=== Given information ===

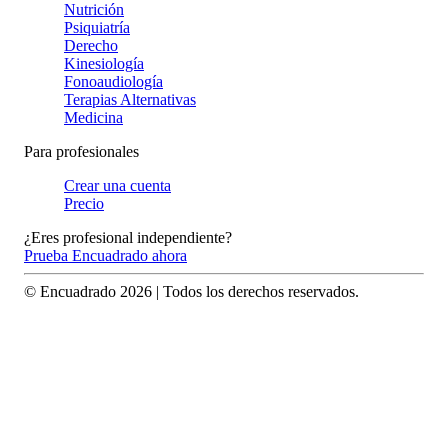
Nutrición
Psiquiatría
Derecho
Kinesiología
Fonoaudiología
Terapias Alternativas
Medicina
Para profesionales
Crear una cuenta
Precio
¿Eres profesional independiente?
Prueba Encuadrado ahora
© Encuadrado
2026
| Todos los derechos reservados.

===

What you are asked to do: Each entry should be output word for word, with no pictures carried over.

Final answer:
Nutrición
Psiquiatría
Derecho
Kinesiología
Fonoaudiología
Terapias Alternativas
Medicina
Para profesionales
Crear una cuenta
Precio
¿Eres profesional independiente?
Prueba Encuadrado ahora
© Encuadrado
2026
| Todos los derechos reservados.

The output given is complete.